Similar to the preventive care model recommended by the NHF, a patient is considered to have “tried and failed” with acute migraine medication if at least 1 of the following conditions apply:

  • Patient is not migraine pain free and functional within 2 hours of treatment after majority of attacks OR patient has recurrence of migraine symptoms within 24 hours of treatment.
  • The patient does not tolerate the drug because of its adverse effects (eg, tightness in the throat and/or chest with triptans).

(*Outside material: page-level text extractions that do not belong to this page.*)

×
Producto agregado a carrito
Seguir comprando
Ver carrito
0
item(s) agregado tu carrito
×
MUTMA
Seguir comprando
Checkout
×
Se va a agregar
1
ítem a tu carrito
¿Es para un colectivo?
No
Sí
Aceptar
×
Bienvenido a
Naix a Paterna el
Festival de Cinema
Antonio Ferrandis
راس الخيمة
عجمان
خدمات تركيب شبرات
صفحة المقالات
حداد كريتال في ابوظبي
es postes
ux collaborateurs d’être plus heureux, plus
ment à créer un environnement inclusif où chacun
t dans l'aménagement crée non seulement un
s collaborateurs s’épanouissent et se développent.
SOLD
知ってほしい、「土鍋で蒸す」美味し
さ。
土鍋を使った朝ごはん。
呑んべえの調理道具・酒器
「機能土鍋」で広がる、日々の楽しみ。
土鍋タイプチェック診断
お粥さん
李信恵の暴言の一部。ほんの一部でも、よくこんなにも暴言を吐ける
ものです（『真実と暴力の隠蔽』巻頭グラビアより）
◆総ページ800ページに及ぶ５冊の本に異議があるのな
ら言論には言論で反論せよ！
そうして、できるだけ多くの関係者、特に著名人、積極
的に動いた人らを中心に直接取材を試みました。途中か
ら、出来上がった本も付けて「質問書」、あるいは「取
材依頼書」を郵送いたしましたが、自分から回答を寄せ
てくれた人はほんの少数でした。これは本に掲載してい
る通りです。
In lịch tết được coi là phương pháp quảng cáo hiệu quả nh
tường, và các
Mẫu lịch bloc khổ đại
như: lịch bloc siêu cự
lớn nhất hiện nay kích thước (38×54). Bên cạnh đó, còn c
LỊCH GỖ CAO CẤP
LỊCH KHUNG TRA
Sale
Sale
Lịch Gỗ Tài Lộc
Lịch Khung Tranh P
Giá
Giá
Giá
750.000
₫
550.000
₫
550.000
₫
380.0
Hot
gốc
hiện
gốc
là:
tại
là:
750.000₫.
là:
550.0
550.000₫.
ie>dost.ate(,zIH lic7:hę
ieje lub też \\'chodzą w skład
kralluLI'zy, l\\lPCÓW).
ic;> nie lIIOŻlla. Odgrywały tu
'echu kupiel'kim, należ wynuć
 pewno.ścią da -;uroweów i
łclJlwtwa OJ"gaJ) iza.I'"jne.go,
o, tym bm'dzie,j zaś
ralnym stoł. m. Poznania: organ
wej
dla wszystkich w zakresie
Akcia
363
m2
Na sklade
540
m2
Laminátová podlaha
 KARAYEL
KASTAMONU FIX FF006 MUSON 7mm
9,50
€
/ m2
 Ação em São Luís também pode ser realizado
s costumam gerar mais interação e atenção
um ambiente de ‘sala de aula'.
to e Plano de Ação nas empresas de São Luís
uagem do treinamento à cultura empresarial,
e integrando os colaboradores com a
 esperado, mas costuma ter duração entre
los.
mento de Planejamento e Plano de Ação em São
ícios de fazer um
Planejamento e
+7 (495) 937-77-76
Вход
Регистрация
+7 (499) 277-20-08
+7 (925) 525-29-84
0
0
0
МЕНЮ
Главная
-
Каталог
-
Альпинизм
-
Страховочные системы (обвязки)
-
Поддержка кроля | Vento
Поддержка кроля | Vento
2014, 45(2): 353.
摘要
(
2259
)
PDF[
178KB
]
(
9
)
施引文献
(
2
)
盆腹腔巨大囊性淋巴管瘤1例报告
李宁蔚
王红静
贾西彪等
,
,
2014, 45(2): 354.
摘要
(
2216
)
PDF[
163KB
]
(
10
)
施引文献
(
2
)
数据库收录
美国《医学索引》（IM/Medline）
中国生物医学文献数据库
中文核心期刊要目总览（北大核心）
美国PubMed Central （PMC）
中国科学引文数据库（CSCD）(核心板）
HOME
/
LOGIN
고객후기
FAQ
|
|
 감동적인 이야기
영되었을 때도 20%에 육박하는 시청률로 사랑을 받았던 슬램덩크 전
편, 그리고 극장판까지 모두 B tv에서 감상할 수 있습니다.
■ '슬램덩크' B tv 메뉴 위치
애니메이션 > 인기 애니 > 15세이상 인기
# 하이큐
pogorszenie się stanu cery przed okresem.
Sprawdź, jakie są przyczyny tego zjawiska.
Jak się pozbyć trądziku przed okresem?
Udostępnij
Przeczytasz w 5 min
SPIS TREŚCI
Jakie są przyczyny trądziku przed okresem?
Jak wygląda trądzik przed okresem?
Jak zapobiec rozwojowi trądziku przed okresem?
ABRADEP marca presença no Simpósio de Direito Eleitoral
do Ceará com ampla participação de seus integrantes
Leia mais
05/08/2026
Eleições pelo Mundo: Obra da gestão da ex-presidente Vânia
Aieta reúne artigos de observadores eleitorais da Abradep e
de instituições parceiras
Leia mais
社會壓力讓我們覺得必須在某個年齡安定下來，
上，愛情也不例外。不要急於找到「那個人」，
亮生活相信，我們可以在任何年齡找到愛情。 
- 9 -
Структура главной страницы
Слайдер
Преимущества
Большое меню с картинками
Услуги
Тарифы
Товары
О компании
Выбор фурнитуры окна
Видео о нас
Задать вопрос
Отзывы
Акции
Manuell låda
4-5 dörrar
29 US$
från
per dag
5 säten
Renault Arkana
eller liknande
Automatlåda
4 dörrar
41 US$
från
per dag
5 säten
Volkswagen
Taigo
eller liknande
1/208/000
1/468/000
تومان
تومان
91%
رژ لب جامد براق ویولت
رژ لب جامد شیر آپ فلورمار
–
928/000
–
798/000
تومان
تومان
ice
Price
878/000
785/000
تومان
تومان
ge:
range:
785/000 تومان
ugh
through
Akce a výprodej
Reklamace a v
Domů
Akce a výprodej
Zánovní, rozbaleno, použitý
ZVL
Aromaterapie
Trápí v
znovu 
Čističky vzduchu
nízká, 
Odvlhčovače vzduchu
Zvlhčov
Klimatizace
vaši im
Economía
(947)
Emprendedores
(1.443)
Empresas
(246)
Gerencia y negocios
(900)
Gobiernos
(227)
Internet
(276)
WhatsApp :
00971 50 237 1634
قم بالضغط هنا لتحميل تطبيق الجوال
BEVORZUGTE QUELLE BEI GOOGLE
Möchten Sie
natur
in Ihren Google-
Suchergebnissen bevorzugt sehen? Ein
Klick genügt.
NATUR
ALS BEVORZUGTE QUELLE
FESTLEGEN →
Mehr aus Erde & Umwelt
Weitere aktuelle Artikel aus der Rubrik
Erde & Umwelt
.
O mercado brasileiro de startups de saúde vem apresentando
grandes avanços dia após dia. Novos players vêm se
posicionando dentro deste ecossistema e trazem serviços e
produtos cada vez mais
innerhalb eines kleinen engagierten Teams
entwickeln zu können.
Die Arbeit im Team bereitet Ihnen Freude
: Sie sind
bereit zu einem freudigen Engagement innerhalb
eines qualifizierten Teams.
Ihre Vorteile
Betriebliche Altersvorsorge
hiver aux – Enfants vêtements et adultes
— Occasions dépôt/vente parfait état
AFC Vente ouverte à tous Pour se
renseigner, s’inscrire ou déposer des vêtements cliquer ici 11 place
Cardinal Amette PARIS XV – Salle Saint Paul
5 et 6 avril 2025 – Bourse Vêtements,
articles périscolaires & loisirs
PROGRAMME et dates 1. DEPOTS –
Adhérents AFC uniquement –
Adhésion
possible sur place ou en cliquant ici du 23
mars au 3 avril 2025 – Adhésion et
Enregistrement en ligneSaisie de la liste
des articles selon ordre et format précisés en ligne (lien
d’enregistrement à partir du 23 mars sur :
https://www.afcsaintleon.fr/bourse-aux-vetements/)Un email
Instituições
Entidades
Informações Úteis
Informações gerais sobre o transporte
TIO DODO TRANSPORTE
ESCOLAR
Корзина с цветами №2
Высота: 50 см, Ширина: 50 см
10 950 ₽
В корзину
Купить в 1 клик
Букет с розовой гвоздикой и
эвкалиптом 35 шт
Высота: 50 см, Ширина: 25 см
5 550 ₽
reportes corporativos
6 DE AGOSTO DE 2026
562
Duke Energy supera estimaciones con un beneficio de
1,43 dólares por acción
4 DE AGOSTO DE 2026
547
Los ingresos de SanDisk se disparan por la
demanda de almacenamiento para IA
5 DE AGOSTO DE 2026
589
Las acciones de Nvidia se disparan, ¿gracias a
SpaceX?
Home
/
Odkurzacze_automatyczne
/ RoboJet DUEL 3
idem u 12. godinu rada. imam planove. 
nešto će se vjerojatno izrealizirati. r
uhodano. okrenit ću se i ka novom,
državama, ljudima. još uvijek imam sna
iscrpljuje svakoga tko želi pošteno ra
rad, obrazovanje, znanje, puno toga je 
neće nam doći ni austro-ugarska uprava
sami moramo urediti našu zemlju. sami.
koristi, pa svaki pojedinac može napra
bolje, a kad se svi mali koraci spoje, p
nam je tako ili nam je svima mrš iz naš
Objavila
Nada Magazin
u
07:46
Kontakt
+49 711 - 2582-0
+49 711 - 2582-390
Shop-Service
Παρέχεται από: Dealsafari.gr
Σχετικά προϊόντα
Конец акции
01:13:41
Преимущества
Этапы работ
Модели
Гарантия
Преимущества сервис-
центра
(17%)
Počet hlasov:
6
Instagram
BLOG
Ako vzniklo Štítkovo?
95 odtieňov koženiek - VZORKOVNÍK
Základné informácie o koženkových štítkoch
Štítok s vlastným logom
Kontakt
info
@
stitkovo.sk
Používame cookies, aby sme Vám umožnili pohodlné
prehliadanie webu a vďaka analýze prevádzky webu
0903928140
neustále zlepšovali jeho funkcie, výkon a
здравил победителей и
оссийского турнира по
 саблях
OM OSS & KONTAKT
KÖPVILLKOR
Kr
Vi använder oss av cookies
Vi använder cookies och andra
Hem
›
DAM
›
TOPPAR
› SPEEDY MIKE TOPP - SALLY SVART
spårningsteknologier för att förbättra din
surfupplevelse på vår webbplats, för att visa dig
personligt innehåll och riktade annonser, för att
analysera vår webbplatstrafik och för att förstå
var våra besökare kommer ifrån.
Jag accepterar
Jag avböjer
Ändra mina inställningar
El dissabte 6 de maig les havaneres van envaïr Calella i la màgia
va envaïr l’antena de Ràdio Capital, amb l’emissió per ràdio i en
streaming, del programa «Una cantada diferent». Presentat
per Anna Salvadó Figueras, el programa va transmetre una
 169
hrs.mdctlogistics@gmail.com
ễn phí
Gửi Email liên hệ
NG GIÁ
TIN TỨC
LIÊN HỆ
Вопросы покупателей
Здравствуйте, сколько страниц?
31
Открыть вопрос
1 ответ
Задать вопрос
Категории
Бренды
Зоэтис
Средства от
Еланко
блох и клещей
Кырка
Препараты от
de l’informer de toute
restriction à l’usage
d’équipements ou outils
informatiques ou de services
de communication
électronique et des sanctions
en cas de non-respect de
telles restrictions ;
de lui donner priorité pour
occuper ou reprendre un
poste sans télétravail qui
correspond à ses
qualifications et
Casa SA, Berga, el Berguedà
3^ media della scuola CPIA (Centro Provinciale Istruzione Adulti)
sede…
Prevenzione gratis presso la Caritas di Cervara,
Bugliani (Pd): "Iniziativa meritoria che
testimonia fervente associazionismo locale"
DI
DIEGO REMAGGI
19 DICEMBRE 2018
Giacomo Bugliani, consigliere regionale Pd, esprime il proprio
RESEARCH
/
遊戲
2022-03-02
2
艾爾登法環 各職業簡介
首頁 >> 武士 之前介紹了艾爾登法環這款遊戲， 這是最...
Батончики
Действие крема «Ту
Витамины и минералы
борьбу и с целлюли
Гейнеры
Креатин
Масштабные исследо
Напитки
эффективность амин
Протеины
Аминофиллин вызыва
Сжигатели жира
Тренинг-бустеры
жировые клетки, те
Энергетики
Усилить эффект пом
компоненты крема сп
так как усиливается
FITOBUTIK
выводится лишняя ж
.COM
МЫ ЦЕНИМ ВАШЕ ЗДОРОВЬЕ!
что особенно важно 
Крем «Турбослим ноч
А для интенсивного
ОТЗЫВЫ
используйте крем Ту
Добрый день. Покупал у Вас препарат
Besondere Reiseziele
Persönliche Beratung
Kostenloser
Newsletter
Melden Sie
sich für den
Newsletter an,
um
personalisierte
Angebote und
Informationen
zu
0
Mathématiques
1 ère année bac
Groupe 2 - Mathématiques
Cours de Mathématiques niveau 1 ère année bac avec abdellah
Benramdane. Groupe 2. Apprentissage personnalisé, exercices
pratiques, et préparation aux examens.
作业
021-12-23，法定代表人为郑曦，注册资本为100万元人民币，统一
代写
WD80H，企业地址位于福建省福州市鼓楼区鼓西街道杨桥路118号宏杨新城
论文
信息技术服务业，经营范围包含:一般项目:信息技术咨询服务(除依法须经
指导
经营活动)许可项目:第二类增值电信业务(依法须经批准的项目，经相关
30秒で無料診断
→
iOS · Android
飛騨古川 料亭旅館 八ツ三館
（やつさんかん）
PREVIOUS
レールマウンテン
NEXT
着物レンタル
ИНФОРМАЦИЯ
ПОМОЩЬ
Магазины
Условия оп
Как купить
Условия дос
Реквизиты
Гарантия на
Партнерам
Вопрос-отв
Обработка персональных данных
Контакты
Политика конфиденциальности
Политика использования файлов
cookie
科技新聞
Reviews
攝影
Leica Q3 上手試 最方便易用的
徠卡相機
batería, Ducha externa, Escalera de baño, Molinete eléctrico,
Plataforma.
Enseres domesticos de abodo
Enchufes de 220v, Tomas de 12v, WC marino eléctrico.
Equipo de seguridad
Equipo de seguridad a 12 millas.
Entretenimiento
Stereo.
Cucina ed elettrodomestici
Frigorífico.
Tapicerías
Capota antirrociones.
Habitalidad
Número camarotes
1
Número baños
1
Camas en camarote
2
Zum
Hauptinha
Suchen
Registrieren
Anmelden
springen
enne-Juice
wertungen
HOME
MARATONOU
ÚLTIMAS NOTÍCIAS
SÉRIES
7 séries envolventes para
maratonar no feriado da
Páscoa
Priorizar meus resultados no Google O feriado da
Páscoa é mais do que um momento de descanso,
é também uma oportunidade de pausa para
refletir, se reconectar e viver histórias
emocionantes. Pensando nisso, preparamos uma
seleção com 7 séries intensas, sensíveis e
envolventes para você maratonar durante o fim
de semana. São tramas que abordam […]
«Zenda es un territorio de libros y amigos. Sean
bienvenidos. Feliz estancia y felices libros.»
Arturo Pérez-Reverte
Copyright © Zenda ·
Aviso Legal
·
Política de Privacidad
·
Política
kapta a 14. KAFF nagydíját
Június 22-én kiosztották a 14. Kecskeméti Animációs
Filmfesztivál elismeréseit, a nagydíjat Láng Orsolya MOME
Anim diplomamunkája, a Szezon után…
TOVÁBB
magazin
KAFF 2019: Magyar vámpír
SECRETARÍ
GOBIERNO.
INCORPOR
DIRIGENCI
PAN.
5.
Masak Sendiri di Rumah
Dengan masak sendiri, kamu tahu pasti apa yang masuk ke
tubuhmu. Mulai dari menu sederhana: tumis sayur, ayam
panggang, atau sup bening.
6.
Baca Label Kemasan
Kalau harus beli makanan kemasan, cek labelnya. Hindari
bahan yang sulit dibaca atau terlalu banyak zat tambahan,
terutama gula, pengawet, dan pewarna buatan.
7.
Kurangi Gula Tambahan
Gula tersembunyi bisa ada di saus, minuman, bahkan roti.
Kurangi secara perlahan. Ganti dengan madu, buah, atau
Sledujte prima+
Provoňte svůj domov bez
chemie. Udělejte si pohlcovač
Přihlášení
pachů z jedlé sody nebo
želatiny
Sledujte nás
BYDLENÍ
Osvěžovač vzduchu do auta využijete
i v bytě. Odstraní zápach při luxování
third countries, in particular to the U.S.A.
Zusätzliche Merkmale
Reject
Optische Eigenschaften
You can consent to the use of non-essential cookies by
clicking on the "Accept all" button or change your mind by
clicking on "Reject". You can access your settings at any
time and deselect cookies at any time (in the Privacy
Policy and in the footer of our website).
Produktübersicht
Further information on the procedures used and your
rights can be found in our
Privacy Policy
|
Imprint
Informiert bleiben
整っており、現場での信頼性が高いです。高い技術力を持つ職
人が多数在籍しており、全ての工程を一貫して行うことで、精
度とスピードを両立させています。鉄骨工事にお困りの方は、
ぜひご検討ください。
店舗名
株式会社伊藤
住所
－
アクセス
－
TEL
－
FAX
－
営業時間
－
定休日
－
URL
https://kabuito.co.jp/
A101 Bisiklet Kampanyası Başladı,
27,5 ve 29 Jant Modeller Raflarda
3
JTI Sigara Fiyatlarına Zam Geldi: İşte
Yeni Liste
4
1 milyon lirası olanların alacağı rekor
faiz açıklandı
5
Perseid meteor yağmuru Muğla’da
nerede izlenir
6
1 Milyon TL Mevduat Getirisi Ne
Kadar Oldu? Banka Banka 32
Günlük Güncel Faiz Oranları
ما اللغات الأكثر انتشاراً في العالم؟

  • The patient has a documented history of medications that were either ineffective or intolerable due to side effects.
  • The patient has a comorbidity and/or other contraindication that prevents the clinician from prescribing the drug. This list includes uncontrolled hypertension, coronary artery disease and reversible cerebral vasoconstriction syndrome for triptans or gastric ulcer and renal failure for NSAIDs.


1. National Headache Foundation Position Statement on the Treatment of Migraine. National Headache Foundation. January 19, 2022. Accessed January 20, 2022.